Leave Mom and Dad a good-bye note!
Pick somewhere to go!
Cancel the real estate!
She
was not in shock although it seemed so. She knew she
wasn't in shock because people in shock have glazed-over
eyes and feel stupefied. Her eyes were wide open. She
was twenty-four years old and she felt that, if there
was ever a person who knew their own mind, it was her.
If she couldn't have her wedding reception at White
Cliffs, no way would she get married, not to Tommy,
not to anyone, not soon, not ever, no way.
"Sweetheart," he said, "it's unbelievable
that the wedding place you picked burned down, but we
still have four months and we love each other, so let's
go find another restaurant!"
Tara had it in her to rise to the challenge of the fire
just fine. It was only the beginning of September. The
date of the wedding was in the middle of January, and
she wouldn't lose money on a deposit. The Gallaghers
of White Cliffs knew her well: they didn't even ask
for her credit card number to book the wide, shiny banquet
hall. And the invitations weren't printed yet, so there
wasn't the problem of expensive cards directing one
hundred people to a restaurant that was no longer there,
like a wedding invitation in a nightmare.

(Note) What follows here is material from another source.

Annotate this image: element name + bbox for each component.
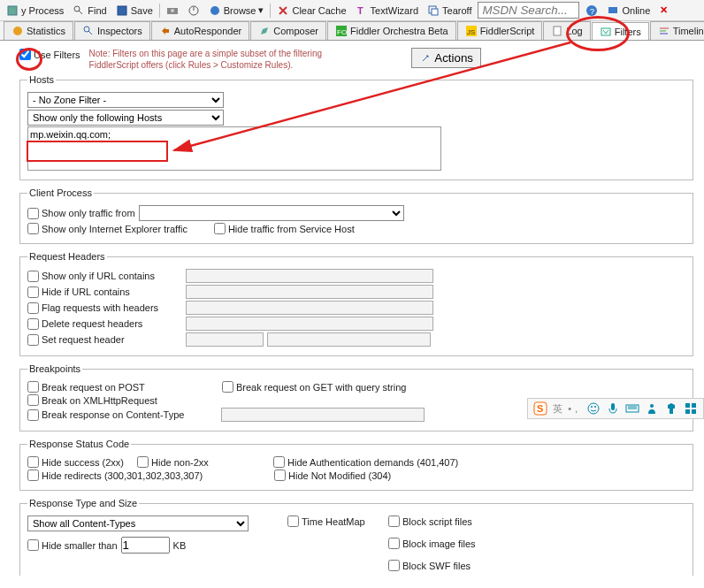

When she stood in the road at the bottom of White Cliffs
Hill and looked up at what the fire had done, she could
have flung herself to the ground in a beautiful fit
of passion and cried like a cloudburst.. Drying her
eyes on the backs of her hands, she could have squared
back her shoulders and got on with it, as if that's
what really mattered, getting on with it, as if she'd
be just as well off with a wedding at the steak house
near the highway, with statues of cows in the lobby
and a DJ playing Fleetwood Mac, Chicago, oldies like
"Ain't No Mountain High Enough," and hits
from the soundtrack of Grease.
There was no other restaurant. There was only White
Cliffs.
She was calling everything off, and she could not care
less if no one understood her point of view. She felt
that everyone she knew, and everyone she'd ever met,
could only think about things simplistically, in a one-dimensional
way, like four-year-olds, as if the personalities of
everyone around her had stopped developing when they
were four years old. If she wanted to talk to someone
who was willing to admit that, yes, life was full of
strange complications, strange troubles, strange desires,
and heights and depths and shadings of things that were
not always visible on the surface, and not always easy
to explain, who was there?
She could talk to the air. She could get into her car
and close the windows and talk to her car. There was
no one to talk to.
She had a Mustang, eight months old and red like a fire
engine. No one drove it except herself and it was barely
broken in and all paid for. The seats were light-brown
crinkled leather, like expensive couches, not cheap,
stick-to-your-skin, clammy vinyl. She paid extra for
the good upholstery. She felt that the engine was like
a young, strong heart, without imperfections. She had
never played a piano, but every time she clutched, she
felt that this was how it worked to pump a pedal.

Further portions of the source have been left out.